Hi Community,
I just set up a 3 server setup for Cassandra.
Cassandra + Cassandra-Reaper was running fine on this first node.
Then I tried to start Cassandra and Cassandra Reaper on the second server.
The Cassandra-Reaper start fails, but I don\'t see any errors in the log file (even with debug level).
After I stopped Cassandra-Reaper on the first node, I can\'t start it there either.

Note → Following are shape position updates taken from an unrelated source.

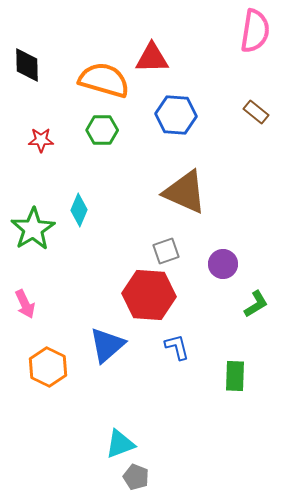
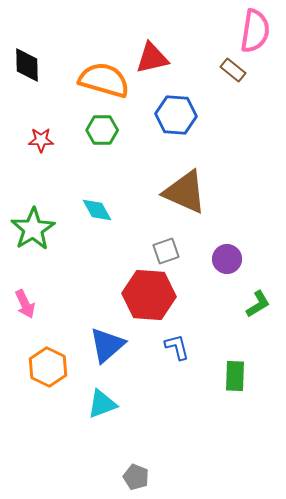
red triangle: rotated 12 degrees counterclockwise
brown rectangle: moved 23 px left, 42 px up
cyan diamond: moved 18 px right; rotated 52 degrees counterclockwise
purple circle: moved 4 px right, 5 px up
green L-shape: moved 2 px right
cyan triangle: moved 18 px left, 40 px up
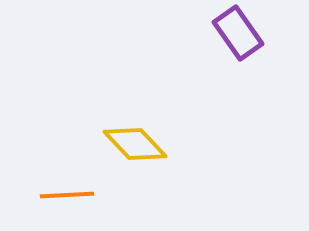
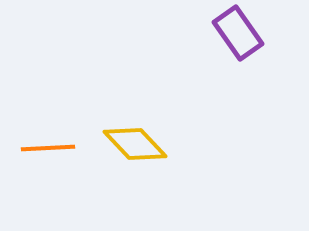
orange line: moved 19 px left, 47 px up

The only thing I noticed in the log: Cassandra-Reaper connects not only to the local server, but also to the other server which is not specified in the Cassandra-Reaper config.
Is this expected?
nodetool status:
Datacenter: xyz
==================
Status=Up/Down
|/ State=Normal/Leaving/Joining/Moving
-- Address Load Tokens Owns (effective) Host ID Rack
UN 192.168.2.163 264.7 KiB 16 51.2% bb7e5e1b-92bf-4711-b20b-4a3f96327fe7 rack1
UN 192.168.2.162 305.52 KiB 16 48.8% ca386982-cca8-4c09-ad35-c63c475700e9 rack1
Parts of the Log:
DEBUG [main] c.d.d.c.Cluster - Starting new cluster with contact points [/192.168.2.163:9042]
...
DEBUG [main] c.d.d.c.H.STATES - [Control connection] established to /192.168.2.163:9042
INFO [main] c.d.d.c.p.DCAwareRoundRobinPolicy - Using data-center name \'xyz\' for DCAwareRoundRobinPolicy (if this is incorrect, please provide the correct datacenter name with DCAwareRoundRobinPolicy constructor)

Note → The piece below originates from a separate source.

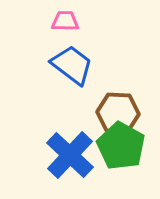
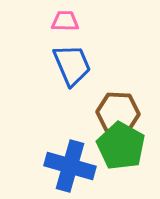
blue trapezoid: rotated 30 degrees clockwise
blue cross: moved 11 px down; rotated 27 degrees counterclockwise
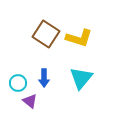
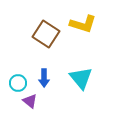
yellow L-shape: moved 4 px right, 14 px up
cyan triangle: rotated 20 degrees counterclockwise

INFO [main] c.d.d.c.Cluster - New Cassandra host /192.168.2.163:9042 added
INFO [main] c.d.d.c.Cluster - New Cassandra host /192.168.2.162:9042 addedDEBUG [main] c.d.d.c.H.STATES - [/192.168.2.163:9042] preparing to open 1 new connections, total = 2
DEBUG [main] c.d.d.c.H.STATES - [/192.168.2.162:9042] preparing to open 1 new connections, total = 1
DEBUG [MCC R1-nio-worker-1] c.d.d.c.Connection - Connection[/192.168.2.163:9042-2, inFlight=0, closed=false] Connection established, initializing transport
DEBUG [MCC R1-nio-worker-2] c.d.d.c.Connection - Connection[/192.168.2.162:9042-1, inFlight=0, closed=false] Connection established, initializing transport...
Log ends with:
INFO [main] i.c.m.j.JmxManagementConnectionFactory - Initializing JMX seed list for all clusters...
INFO [main] i.c.m.j.JmxManagementConnectionFactory - Initialized JMX seed list for all clusters.

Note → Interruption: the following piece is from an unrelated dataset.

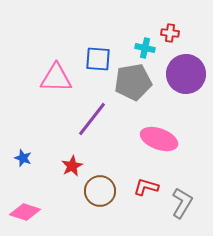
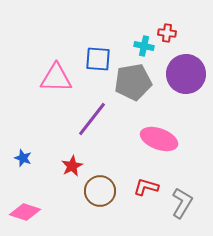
red cross: moved 3 px left
cyan cross: moved 1 px left, 2 px up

DEBUG [main] o.e.j.u.c.ContainerLifeCycle - ServletHandler@37df14d1{STOPPED} added {crossOriginRequests==org.eclipse.jetty.servlets.CrossOriginFilter@2a4f8009{inst=false,async=true,src=EMBEDDED:null},AUTO}
DEBUG [main] o.e.j.u.c.ContainerLifeCycle - ServletHandler@37df14d1{STOPPED} added {[/*]/[]/[ERROR, FORWARD, REQUEST, ASYNC, INCLUDE]=>crossOriginRequests,POJO}
INFO [main] i.c.ReaperApplication - creating and registering health checks
INFO [main] i.c.ReaperApplication - creating resources and registering endpoints
Service status:
Active: failed (Result: exit-code)
Duration: 2.805s
Docs: http://cassandra-reaper.io/
Process: 19805 ExecStart=/usr/local/bin/cassandra-reaper (code=exited, status=1/FAILURE)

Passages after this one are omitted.